The Fable of the Table

from The Cosmic Balancing Act

There was once an old table-maker who made the finest tables, and had done so for many, many years. Flat were his tops, even were his legs, smooth were his burrs and his fiddlebacks. And many were the creditable houses and inns that boasted of one of his tables.

As a youth he had apprenticed beneath the greatest craftsmen, learning his joints and his finishes, and it had taken him a very long time to reach the top of his trade. But now he was there, with his own apprentices, and an order to book to keep them for an eternity; and barely a week went by without the completion of another magnificent table.

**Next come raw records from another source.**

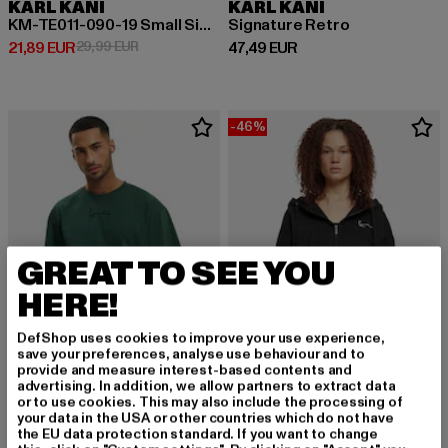
KARL KANI
KARL KANI
KM-TE011-090-19 Small Signature Essential Tee
Signature Retro
Derzeitiger Preis: 21,89 EUR
Aktionspreis: 29,99 EUR
Derzeitiger Preis: 47,49 EUR
21,89 EUR
29,99 EUR
47,49 EUR
-46%
GREAT TO SEE YOU
HERE!
DefShop uses cookies to improve your use experience,
save your preferences, analyse use behaviour and to
provide and measure interest-based contents and
advertising. In addition, we allow partners to extract data
or to use cookies. This may also include the processing of
KARL KANI
KARL KANI
your data in the USA or other countries which do not have
Small Signature Essential
Small Signature Essential Crop
the EU data protection standard. If you want to change
Derzeitiger Preis: 28,49 EUR
Derzeitiger Preis: 37,79 EUR
Aktionspreis:
28,49 EUR
37,79 EUR
69,99 EUR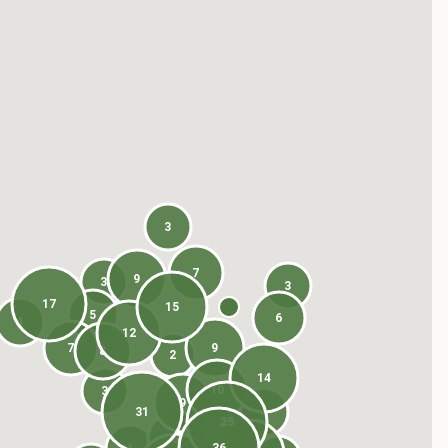
3
7
9
3
3
17
15
5
6
4
12
7
9
8
2
14
10
3
9
31
4
25
8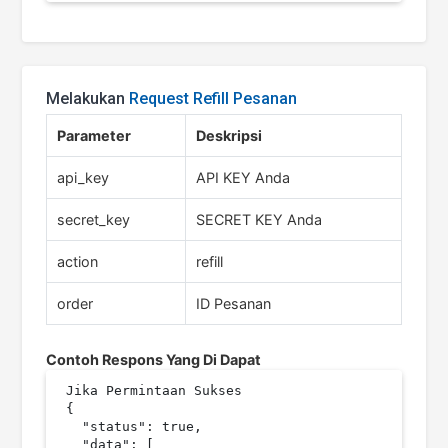
Melakukan
Request Refill Pesanan
Parameter
Deskripsi
api_key
API KEY Anda
secret_key
SECRET KEY Anda
action
refill
order
ID Pesanan
Contoh Respons Yang Di Dapat
Jika Permintaan Sukses

{

  "status": true,

  "data": [
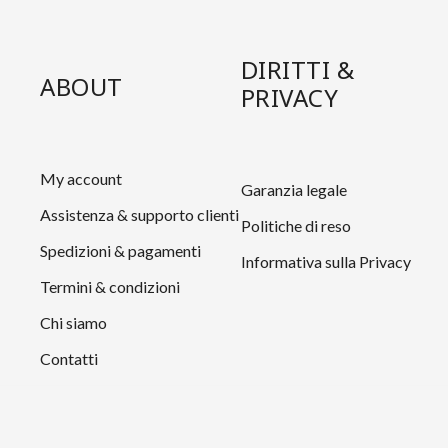
DIRITTI &
ABOUT
PRIVACY
My account
Garanzia legale
Assistenza & supporto clienti
Politiche di reso
Spedizioni & pagamenti
Informativa sulla Privacy
Termini & condizioni
Chi siamo
Contatti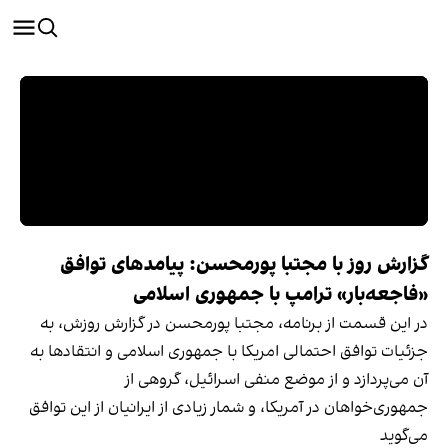
گزارش روز با مجتبا پورمحسن: پیامدهای توافق
«فاجعه‌بار» ترامپ با جمهوری اسلامی
در این قسمت از برنامه، مجتبا پورمحسن در گزارش روزش، به
جزئیات توافق احتمالی امریکا با جمهوری اسلامی و انتقادها به
آن می‌پردازد و از موضع منفی اسرائیل، گروهی از
جمهوری‌خواهان در آمریکا، و شمار زیادی از ایرانیان از این توافق
می‌گوید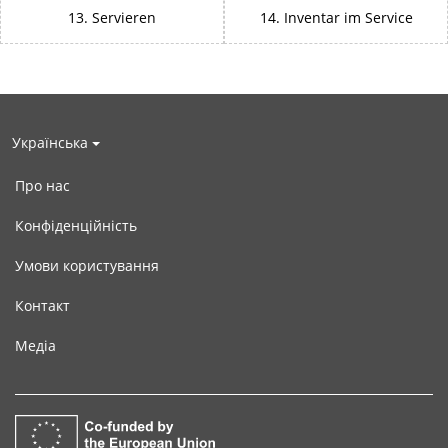
13. Servieren
14. Inventar im Service
Українська
Про нас
Конфіденційність
Умови користування
Контакт
Медіа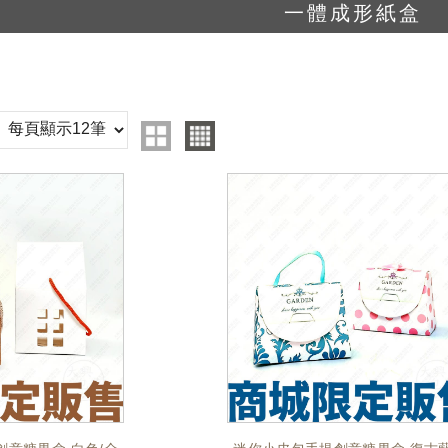
一體成形紙盒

Until one day, when – just as he was finishing a piece – the table-maker noticed that this table was defective: for its legs were uneven, and it wobbled on the flattest of floors. Worse still, there was a ripple in the top, so even if it had not wobbled, it could never have been level – and levelness is all to a table-maker.

And the more he looked, the more he found fault, for the inlays were rising from their grooves, and the grain was twisting, and the fiddlebacks were popping. It was as though the whole table had some kind of curse upon it.

“I have seen this sort of thing before,” the table-maker told his apprentices. “It is as though the whole table has some kind of curse upon it. And there isn’t not a sanding nor a turning nor a polishing nor a substantial reassembling as will mend it: for the table is a dud: ’tis a waste of our precious time to even speak of it.”

And so, in spite of the hours spent upon it, the table was thrown out of the workshop, and sold as firewood, and never seen again until the end of the fable.

Now the old firewood seller – who had gathered and carried, and chopped up and sold firewood for all of his days – chanced to be unloading his old firewood waggon that very evening. “Why,” he remarked to his horse – who was an old firewood seller’s horse, who had never known a day of sickness and had hauled firewood for longer than he could remember – “Why,” said the old seller, “this appears to be a rather fine hand-made table that some wasteful and impetuous individual has cast out in a moment of rage. You know, rather than chop up this table and sell it for a disappointing price, I think I shall keep it, as a table, as it is rather superior to the one I’ve been using all these years, which really should have been used as firewood all along.”

And so the old firewood seller set up the table in his parlour – and burned its humble predecessor that very evening. But soon did he regret it: for the table was very far from level, and kept wobbling around the parlour like a nervous animal. And though he did his best to steady it, by putting little wedges under its feet, it transpired the top was rippled – and his drinks and his soups and his gravies were persistently spilled. And even then, when he’d found the flatter parts, and rearranged his place settings accordingly, he was just settling down with his boots off to a nice glass of port, when he trod on a piece of popped fiddleback which really hurt his foot.

“Ouch! Ouch! Ouch! That does it!” he fumed. “This table is more trouble than it’s worth! I would rather eat off the floor than endure another moment of its almost sentient mockery!”

And he beat the table, and he kicked the table, and he threw the table into the fireplace. And when it was half-burned he threw it into the street. For he could not even stand to look at it, nor share his humble home with its sorry ashes.

And so the old, burned, defective, fire-damaged, missing-legged, useless table, with its warped top and busted inlays, remained in the street all night; soaked by the rain, frozen by the wind and split by the morning frost.

And it was upon very next morning that a man was passing by, on his way home from a gathering in the town: for the man was wealthy and decadent: an old conceptual art-wright.

“Well bless my whiskers,” said the old conceptual art-wright (who often deployed cliché in an ironic, post-modernist manner) “if it isn’t a completely ruined table of absolutely no use to anybody, even as firewood.

“Does this not say? Does this not reveal? Does this not raise and attest to issues of table-ness, furniture-dom, the carpentry-esque, and society itself? I fear that I feel an exhibition coming on . . . ”

And so the remains of the ruined table were exhibited in a gallery (owned by an old and traditional bad-art-monger) and, soon enough, auctioned for a small fortune.

And, very surprisingly, it also happened that at this very time, the old table-maker reached his retirement – and took a holiday in the city, where he had never been.

As bad luck would have it, he chanced to pass by the old bad-art-monger’s old gallery, where the dregs of his awful table were on display. Dumbstruck and aghast, he entered the gallery and stared at it.

“Where did you get this from?” he asked the old conceptual art-wright – who happened to be receiving visitors that day. “And what have you done to it? And who is responsible for this abomination?”

“I have found it,” said the old conceptual art-wright. “And I have nurtured it and named it. I alone have noticed what it is; for this item is wrapped in mystery and meaning. It tells us everything, and yet it tells us nothing. It questions and accuses. It speaks of the folly of existence. It is art!”

“Art?” said the old table-maker. “But how can that be? Why, it is not even a table.”

Moral: Yeah. Exactly. Think about it.